◆ **Data section**:
··········

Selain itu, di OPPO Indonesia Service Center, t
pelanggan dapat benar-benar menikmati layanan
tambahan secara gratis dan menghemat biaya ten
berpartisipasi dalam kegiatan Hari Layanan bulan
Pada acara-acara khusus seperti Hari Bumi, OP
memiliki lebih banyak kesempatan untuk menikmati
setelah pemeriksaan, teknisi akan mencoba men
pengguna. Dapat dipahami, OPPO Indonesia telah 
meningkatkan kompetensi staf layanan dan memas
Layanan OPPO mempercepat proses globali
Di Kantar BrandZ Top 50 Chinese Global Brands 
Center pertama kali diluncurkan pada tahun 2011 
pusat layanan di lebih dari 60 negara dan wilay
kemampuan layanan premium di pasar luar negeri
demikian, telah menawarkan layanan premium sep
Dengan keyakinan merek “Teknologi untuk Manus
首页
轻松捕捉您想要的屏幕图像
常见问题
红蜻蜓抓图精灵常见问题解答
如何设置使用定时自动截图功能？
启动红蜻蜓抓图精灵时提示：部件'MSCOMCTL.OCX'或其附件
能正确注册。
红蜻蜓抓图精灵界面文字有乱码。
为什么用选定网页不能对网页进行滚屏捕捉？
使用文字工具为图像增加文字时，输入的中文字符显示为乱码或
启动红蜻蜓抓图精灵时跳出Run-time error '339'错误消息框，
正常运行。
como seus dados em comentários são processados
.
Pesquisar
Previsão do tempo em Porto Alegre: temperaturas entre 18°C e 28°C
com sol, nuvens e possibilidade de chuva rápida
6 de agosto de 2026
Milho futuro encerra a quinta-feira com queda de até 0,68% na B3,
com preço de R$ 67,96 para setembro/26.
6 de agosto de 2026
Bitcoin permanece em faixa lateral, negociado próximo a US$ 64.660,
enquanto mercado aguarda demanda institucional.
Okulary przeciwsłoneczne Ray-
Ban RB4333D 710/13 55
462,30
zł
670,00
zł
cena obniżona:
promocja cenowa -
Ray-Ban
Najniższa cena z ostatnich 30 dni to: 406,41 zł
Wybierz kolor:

··········

◆ **Your goal**:
Could you return exactly the stretch of the data above that starts at the line with "tambahan secara gratis" and ends at the line with "kemampuan layanan premium", both lines included?

◆ **Answer below**:
tambahan secara gratis dan menghemat biaya ten
berpartisipasi dalam kegiatan Hari Layanan bulan
Pada acara-acara khusus seperti Hari Bumi, OP
memiliki lebih banyak kesempatan untuk menikmati
setelah pemeriksaan, teknisi akan mencoba men
pengguna. Dapat dipahami, OPPO Indonesia telah 
meningkatkan kompetensi staf layanan dan memas
Layanan OPPO mempercepat proses globali
Di Kantar BrandZ Top 50 Chinese Global Brands 
Center pertama kali diluncurkan pada tahun 2011 
pusat layanan di lebih dari 60 negara dan wilay
kemampuan layanan premium di pasar luar negeri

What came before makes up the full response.